Subscribe Bookmark



Sep 12, 2014

Score! A Pythagorean Theorem for Hockey


I’m an avid sports fan and have followed basketball, football and baseball at both the collegiate and professional levels virtually all my life. But this year, something really cool happened. My eyes were opened to the great game of hockey, and just like that I’ve added another sport to my list of interests!

Growing up in Tennessee and Georgia did not really afford me the opportunity to catch a lot of live ice hockey games. But as the season began this year, I found myself attending the Boston Bruins’ practice sessions, and got to attend some games as well! What an incredible experience!

My task with the Bruins was to help them learn about or implement SAS Enterprise Guide, SAS Enterprise Miner and JMP. My responsibilities did not require that I “know the game,” but I still wanted to learn and contribute. So I started watching as many games as possible, reading articles, and talking to people who were longtime fans. I tried to develop my understanding of the game through analytics as I wanted to resolve which statistics most affect winning or losing games.
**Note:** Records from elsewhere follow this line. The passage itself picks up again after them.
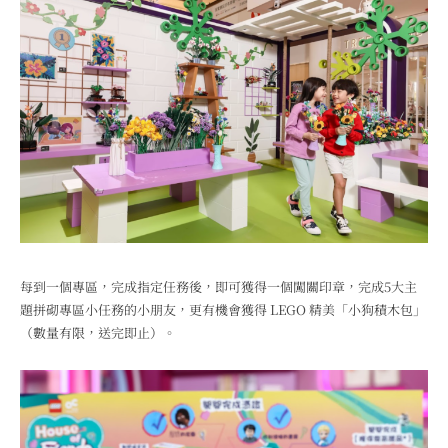
每到一個專區，完成指定任務後，即可獲得一個闖關印章，完成5大主
題拼砌專區小任務的小朋友，更有機會獲得 LEGO 精美「小狗積木包」
（數量有限，送完即止）。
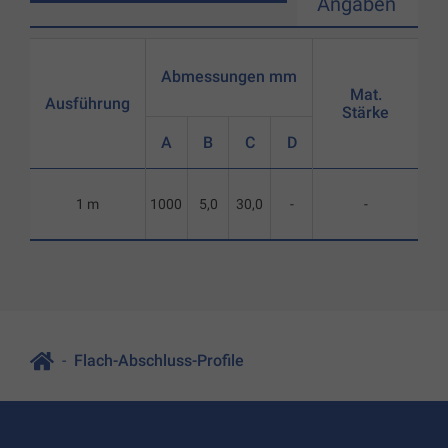
Angaben
Abmessungen mm
Mat.
Ausführung
Stärke
A
B
C
D
1 m
1000
5,0
30,0
-
-
Flach-Abschluss-Profile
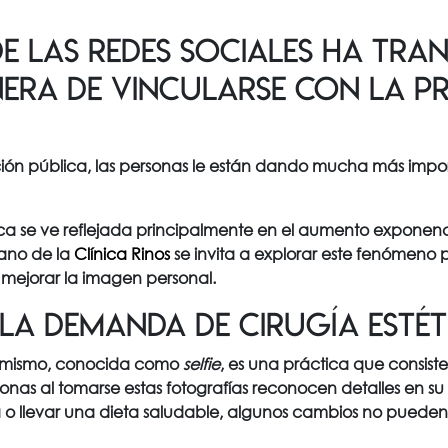
de las redes sociales ha tr
era de vincularse con la p
ción pública, las personas le están dando mucha más impor
ísica se ve reflejada principalmente en el aumento expone
mano de la
Clínica Rinos
se invita a explorar este fenómeno
e mejorar la imagen personal.
la demanda de cirugía estét
o mismo, conocida como
selfie
, es una práctica que consist
nas al tomarse estas fotografías reconocen detalles en su
ca o llevar una dieta saludable, algunos cambios no pueden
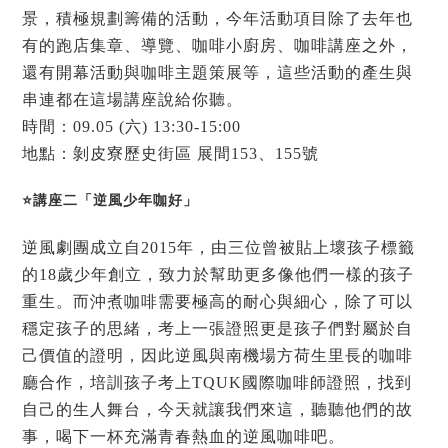
景，積極規劃籌備的活動，今年活動項目除了去年也
有的跑店集章、導覽、咖啡小廚房、咖啡講座之外，
還有開幕活動與咖啡主題策展等，這些活動的產生與
串連都在這場講座說給你聽。
時間：09.05 (六) 13:30-15:00
地點：剝皮寮歷史街區 展間153、155號
⭐講座二「逆風少年咖好」
逆風劇團成立自2015年，由三位曾被貼上壞孩子標籤
的18歲少年創立，致力於幫助更多像他們一樣的孩子
重生。而沖煮咖啡需要極高的耐心與細心，除了可以
穩定孩子的思緒，考上一張證照更是孩子們對屬於自
己價值的證明，因此逆風與南機場方荷生里長的咖啡
廳合作，培訓孩子考上TQUK國際咖啡師證照，找到
自己的生人舞台，今天就讓我們來這，聽聽他們的故
事，喝下一杯充滿青春熱血的逆風咖啡吧。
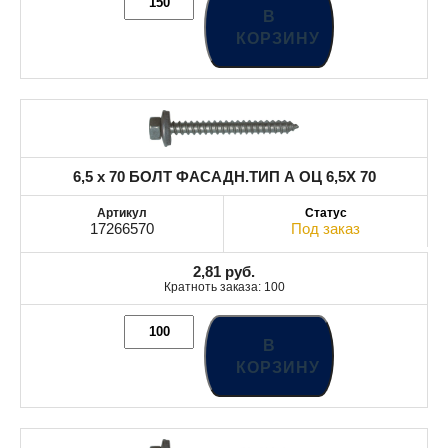
В
КОРЗИНУ
6,5 x 70 БОЛТ ФАСАДН.ТИП А ОЦ 6,5X 70
17266570
Под заказ
2,81
руб.
Кратноть заказа: 100
В
КОРЗИНУ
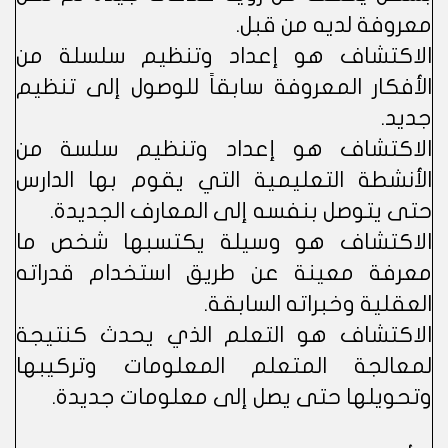
معروفة لديه من قبل.
الاكتشاف هو إعداد وتنظيم سلسلة من
الأفكار المعروفة سابقاً للوصول إلى تنظيم
جديد.
الاكتشاف هو إعداد وتنظيم سلسة من
الأنشطة التعليمية التي يقوم بها الدارس
حتى يتوصل بنفسه إلى المعارف الجديدة.
الاكتشاف هو وسيلة يكتسبها شخص ما
معرفة معينة عن طريق استخدام قدراته
العقلية وخبراته السابقة.
الاكتشاف هو التعلم الذي يحدث كنتيجة
لمعالجة المتعلم المعلومات وتركيبها
وتحويلها حتى يصل إلى معلومات جديدة.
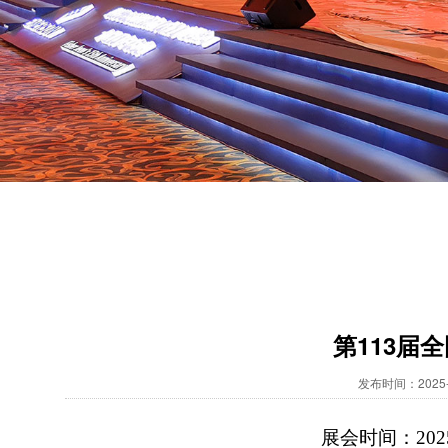
第113届
发布时间：2025-
展会时间：
20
For example, I wanted to investigate the statistic that most game broadcasts show right alongside the score: shots. It turns out that shots as depicted on those broadcasts is not a metric representing every time a player sends the puck toward the net, but rather “shots on goal.” In the NHL, a shot is differentiated as a shot that has no chance of going in the net, a blocked shot, and a shot that is essentially on target and would have been a goal if not for the effort of a defensive player. The last category is shots on goal (SOG), and as they are so prominently displayed with the score, I assumed that SOG must be important!

To investigate the impact of an SOG, I took 10 years of data and plotted the average number of SOGs per game to see its relationship to wins… but that brought up another caveat in this quest. In the National Hockey League (NHL), and for the purpose of the analysis, how should I define a “win"?

In the other major sports, it’s purely about the wins, losses and the overall winning percentage to determine who’s going to win divisions or gain wildcard berths, and move on to the playoffs. In the NHL, those outcomes are determined by “points,” and those points are earned by winning a game for which you get 2 points, or by losing a game in overtime for which you get 1 point for taking the game beyond regulation. So instead of modeling against a team's winning percentage, I instead focused on points. This meant that I was awarding a “half” a win for getting a game into overtime regardless of the eventual outcome. To take it a step further, I considered the points earned versus the number of “possible points” such that my dependent variable in my analysis would be a ratio:


Using the Graph Builder platform in JMP, I plotted SOGs per game (SPG) versus the Point Ratio and found the following:



We can see that a positive linear pattern exists, but there’s a lot of noise as well. A line was also fit, and an R2 of 0.470 was observed. So, will SPG help me predict the points ratio a team will have over the course of a season? It does … but not very well.

Now, let’s back up just a bit: I’m a “Certified Sabermetrician,” and the most basic analysis I did during the process of gaining that certification in baseball analytics was to recreate Bill James’ Pythagorean Theorem for Baseball, which effectively relates the number of runs scored and runs allowed to a team’s winning percentage.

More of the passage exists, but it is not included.